Frank L. Howard (February 4, 1873 – December 12, 1933) was an American politician who served in the New York State Assembly as a member of the Republican Party. He was active in local politics and served on multiple municipal and county boards until his death.

==Early life==

Frank L. Howard was born on February 4, 1873, in Candor, New York, to Loring P. and Emily Barden Howard. He graduated from Spencer Academy. On June 28, 1898, he married Josephine Frisbie, with whom he had four children.
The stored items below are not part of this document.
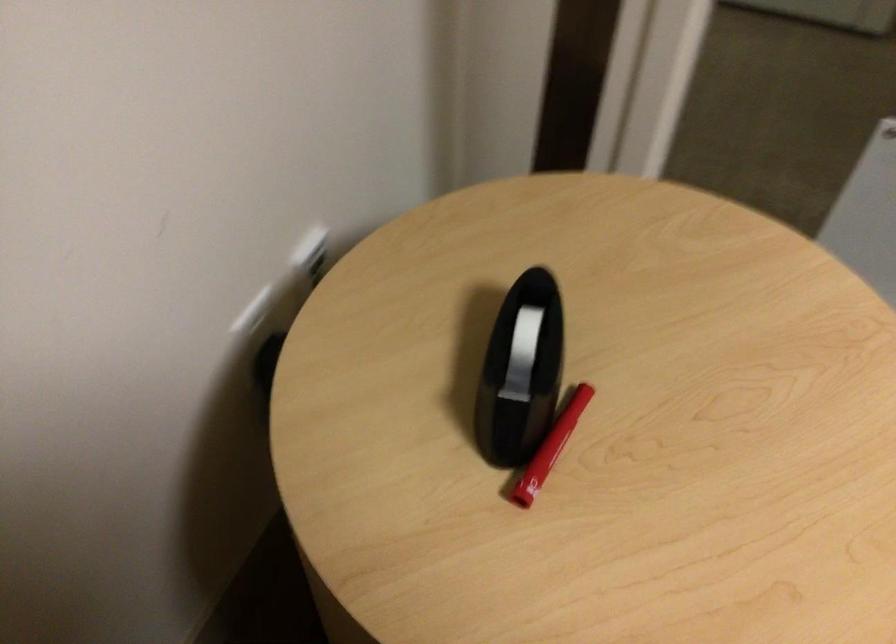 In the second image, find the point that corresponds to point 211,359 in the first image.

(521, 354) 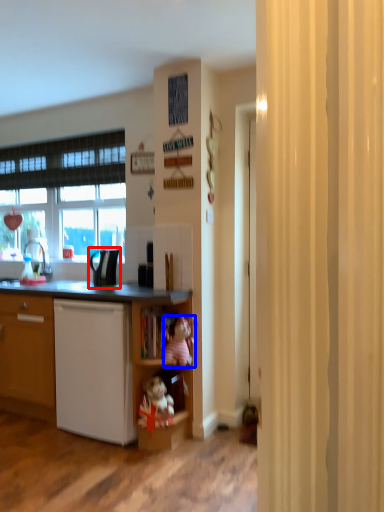 Question: Which point is further to the camera, appliance (highlighted by a red box) or toy (highlighted by a blue box)?

Choices:
 (A) appliance
 (B) toy

Answer: (A) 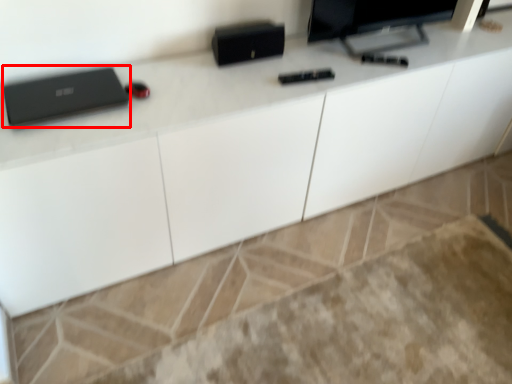 Question: From the image's perspective, what is the correct spatial relationship of laptop (annotated by the red box) in relation to computer monitor?

Choices:
 (A) above
 (B) below

Answer: (B) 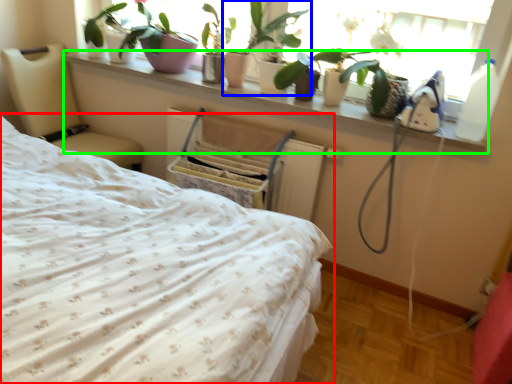 Question: Considering the real-world distances, which object is closest to bed (highlighted by a red box)? houseplant (highlighted by a blue box) or ledge (highlighted by a green box).

Choices:
 (A) houseplant
 (B) ledge

Answer: (B) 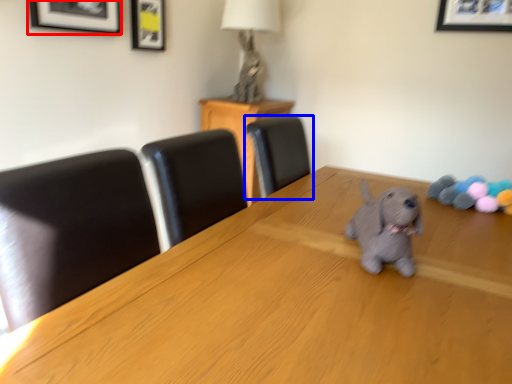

He studied law in the Bacon & Aldrich office in Elmira, New York, and was admitted to the bar on July 7, 1896. From 1895 to 1897, he taught shorthand and typewriting at Elmira Reformatory before he moved to Waverly, New York, in 1897. In Waverly, he established a law practice and later formed the Howard & Sebring partnership with Edgar Sebring that lasted from 1905 to 1919.

==Career==
===Local politics===

In 1897, Howard was appointed to serve as the clerk of Waverly. In 1902, he was elected to serve as Tioga County supervisor and served until his election to the New York State Assembly.

From 1915 to 1922, he served on the Tioga County Board of Supervisors until he resigned to become the president of the First National Bank of Waverly, where he served until the bank was placed into receivership on September 2, 1933. In 1927, he was appointed to serve on the Waverly Water Board with his term meant to expire on March 1, 1934. He served as president of the board from 1927 to 1929.

In 1926, Howard was elected to the Waverly Board of Education from the 7th district and served as president of the board from 1932 to 1933. He served on the board until his death and at the time his term was meant to expire in 1935.

Howard, Owego Mayor Albert S. Andrews, and Assemblyman Frank G. Miller were selected to serve as Tioga County's at-large delegates to the New York convention about the repeal of the 18th Amendment. They were part of the 150 at-large delegates selected by prohibitionist Anti-Saloon League to argue against the repeal of the amendment.

===New York Assembly===
On August 31, 1907, Howard announced that he would run for the Republican nomination to succeed Byram L. Winters in the New York Assembly from Tioga County. He ran for the Republican nomination unopposed and received the nomination on October 5, by acclamation at the Tioga County convention. In the general election he defeated Democratic nominee Otis S. Beach.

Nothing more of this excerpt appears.